Tools
There are several command-line tools to make it easier to use Ingestum. All of these tools must be run in the Ingestum environment.
ingestum-manifest
This command-line utility is used to run an Ingestum manifest.
$ ingestum-manifest
usage: ingestum-manifest [-h] [--pipelines PIPELINES] [--artifacts ARTIFACTS] [--workspace WORKSPACE] [--instrumentation [{measure-memory}]] manifest
The
manifest
mandatory argument is used to specify the manifest to be processed.The
--pipelines
mandatory argument is used to specify a path to the pipeline used in the manifest.The
--artifacts
optional argument is used to specify a path for any artifacts (images, etc.) output from the ingestion process.The
--workspace
optional argument is used to specify a path for the document output from the ingestion process.The
--instrumentation
optional argument is used to profile memory usage during the ingestion process.
Example:
$ ingestum-manifest manifest.json --pipelines sorcero-ingestion-scripts/pipelines
ingestum-generate-manifest
This command-line utility is used to generate an Ingestum manifest.
$ ingestum-generate-manifest
usage: ingestum-generate-manifest [-h] [--id ID] [--pipeline PIPELINE] [--manifest MANIFEST] source
The
source
mandatory argument is used to specify the manifest source to be used.The
--id
optional argument is used to specify the manifest source ID. If not specified, a random ID will be auto-generated.The
--pipelines
argument is used to specify the name of a pipeline to used in the manifest.The
--manifest
optional argument is used to specify a path of an existing manifest to append a new manifest source.
The source itself is parsed for additional arguments.
Example:
$ ingestum-generate-manifest pubmed
usage: ingestum-generate-manifest [-h] [--id ID] [--pipeline PIPELINE] [--manifest MANIFEST] [--terms TERMS [TERMS ...]] --articles ARTICLES [--hours HOURS] [--from_date FROM_DATE] [--to_date TO_DATE] source
$ ingestum-generate-manifest pubmed --terms eye --articles 1500 --hours 168 --pipeline pipeline_pubmed_publication --id test_eye_query
ingestum-generate-manifest-from-xls
This command-line utility is used to generate an Ingestum manifest from a spreadsheet.
$ ingestum-generate-manifest-from-xls
usage: ingestum-generate-manifest-from-xls [-h] [--exclude_artifact] path destination
The
path
mandatory argument is used to specify the path to the spreadsheet source.The
destination
mandatory argument is used to specify the URL where the output will be written to.The
--exclude_artifact
optional argument is used to exclude the artifact ZIP file from the destination.

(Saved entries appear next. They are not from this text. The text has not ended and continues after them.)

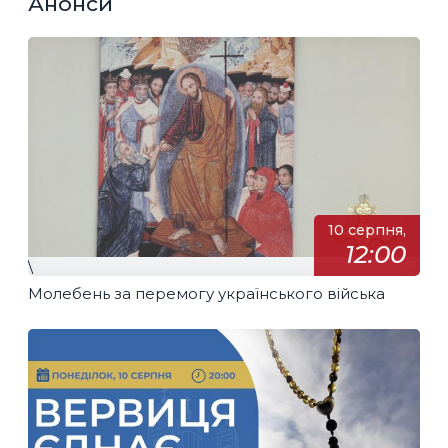
Анонси
10 серпня,
12:00
\
Молебень за перемогу українського війська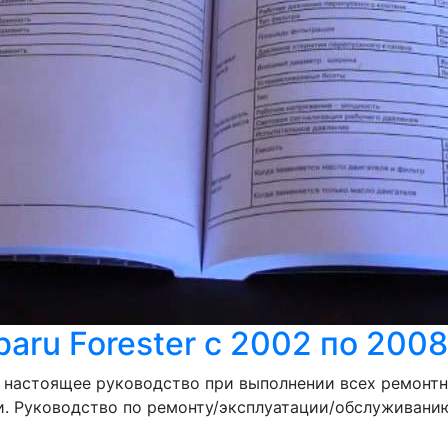
aru Forester с 2002 по 2008
 настоящее руководство при выполнении всех ремонтн
 Руководство по ремонту/эксплуатации/обслуживанию S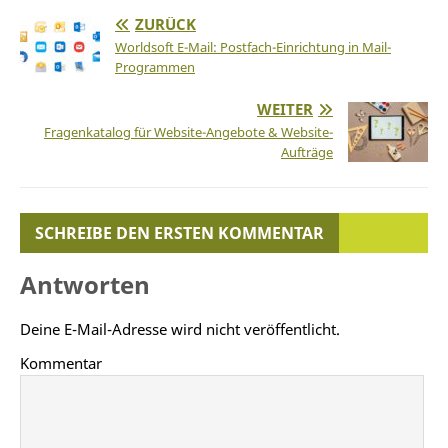
ZURÜCK
Worldsoft E-Mail: Postfach-Einrichtung in Mail-
Programmen
WEITER
Fragenkatalog für Website-Angebote & Website-
Aufträge
SCHREIBE DEN ERSTEN KOMMENTAR
Antworten
Deine E-Mail-Adresse wird nicht veröffentlicht.
Kommentar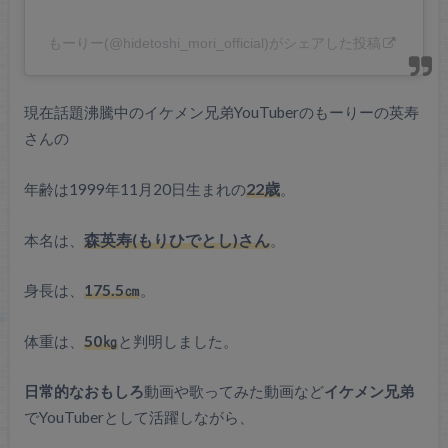
もーりー(@hidetoshi_mori_official)がシェアした投稿
現在話題沸騰中のイケメン兄弟YouTuberのもーりーの英寿
さんの
年齢は1999年11月20日生まれの
22歳
。
本名は、
森英寿(もりひでとし)さん
。
身長は、
175.5㎝
。
体重は、
50㎏
と判明しました。
日常的なおもしろ
動画や歌ってみた動画など
イケメン兄弟
でYouTuberとして活躍しながら、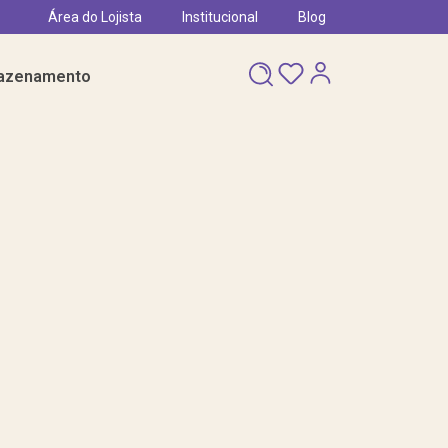
Área do Lojista
Institucional
Blog
azenamento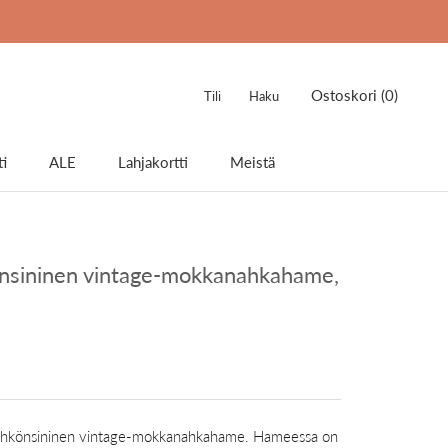
Ostoskori (
0
)
Tili
Haku
i
ALE
Lahjakortti
Meistä
ALE
Lahjakortti
nsininen vintage-mokkanahkahame,
ähkönsininen vintage-mokkanahkahame. Hameessa on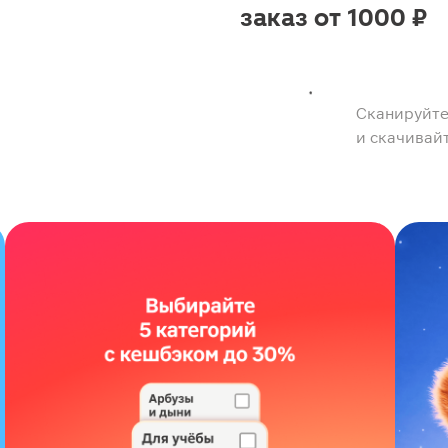
заказ от 1000 ₽
Сканируйте
и скачивай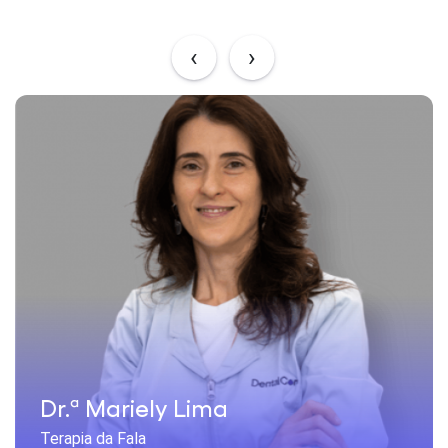
‹
›
Dr.ª Mariely Lima
Terapia da Fala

If not specified, the artifact ZIP file will be created.
The expected spreadsheet format is:
A separate sheet for each source, e.g., one sheet called
europepmc
and another one calledpubmed
.The first row of every sheet is reserved for the source field names, e.g., the first row would contain
id
,pipeline
,query
, andhours
, while the second row would containtest
,pipeline_europepmc_publication
,eye
, and168
.For sources that require a location, a URL must be provided, e.g., the first row would contain
location
, while the second row would containfile://tests/data/test.pdf
orgs://bucket/path/to/file
.
A sample spreadsheet file is provided here.
Example:
$ ingestum-generate-manifest-from-xls
usage: ingestum-generate-manifest-from-xls [-h] [--exclude_artifact] path destination
$ ingestum-generate-manifest-from-xls ./manifest.xlsx file://output --exclude_artifact
ingestum-pipeline
This command-line utility is used to run an Ingestum pipeline.
$ ingestum-pipeline
usage: ingestum-pipeline [-h] [--workspace WORKSPACE] [--artifacts ARTIFACTS] pipeline
The
pipeline
mandatory argument is used to specify the pipeline to be ran.The
--workspace
optional argument is used to specify a path for the document output from the ingestion process.The
--artifacts
optional argument is used to specify a path for any artifacts (images, etc.) output from the ingestion process.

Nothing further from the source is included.